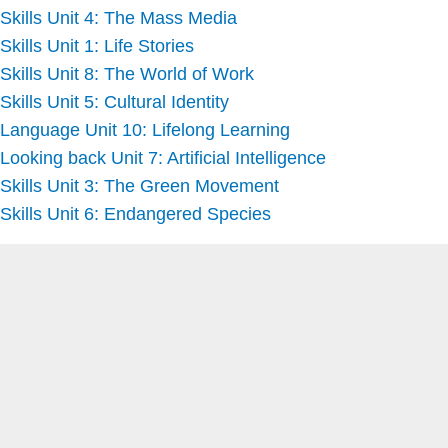
Skills Unit 4: The Mass Media
Skills Unit 1: Life Stories
Skills Unit 8: The World of Work
Skills Unit 5: Cultural Identity
Language Unit 10: Lifelong Learning
Looking back Unit 7: Artificial Intelligence
Skills Unit 3: The Green Movement
Skills Unit 6: Endangered Species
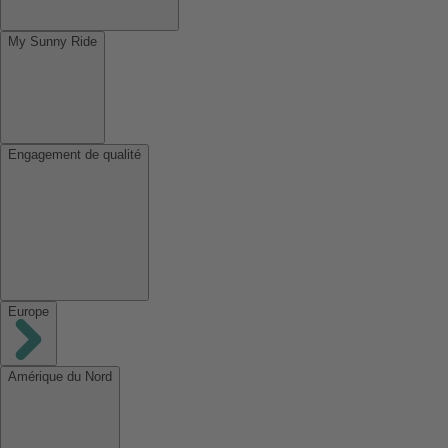
My Sunny Ride
Engagement de qualité
Europe
Amérique du Nord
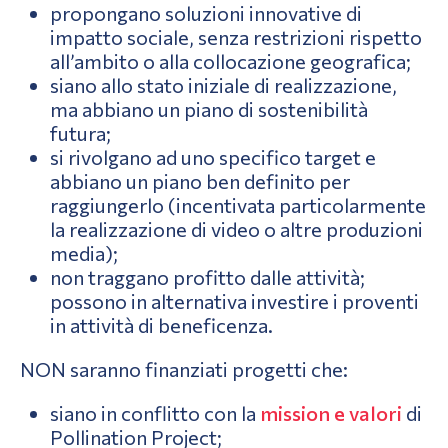
propongano soluzioni innovative di
impatto sociale, senza restrizioni rispetto
all’ambito o alla collocazione geografica;
siano allo stato iniziale di realizzazione,
ma abbiano un piano di sostenibilità
futura;
si rivolgano ad uno specifico target e
abbiano un piano ben definito per
raggiungerlo (incentivata particolarmente
la realizzazione di video o altre produzioni
media);
non traggano profitto dalle attività;
possono in alternativa investire i proventi
in attività di beneficenza.
NON saranno finanziati progetti che:
siano in conflitto con la
mission e valori
di
Pollination Project;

[What you will do]:
Copy whichever lines in the listing above contain the word "Unit".

[Completed exercise]:
Skills Unit 4: The Mass Media
Skills Unit 1: Life Stories
Skills Unit 8: The World of Work
Skills Unit 5: Cultural Identity
Language Unit 10: Lifelong Learning
Looking back Unit 7: Artificial Intelligence
Skills Unit 3: The Green Movement
Skills Unit 6: Endangered Species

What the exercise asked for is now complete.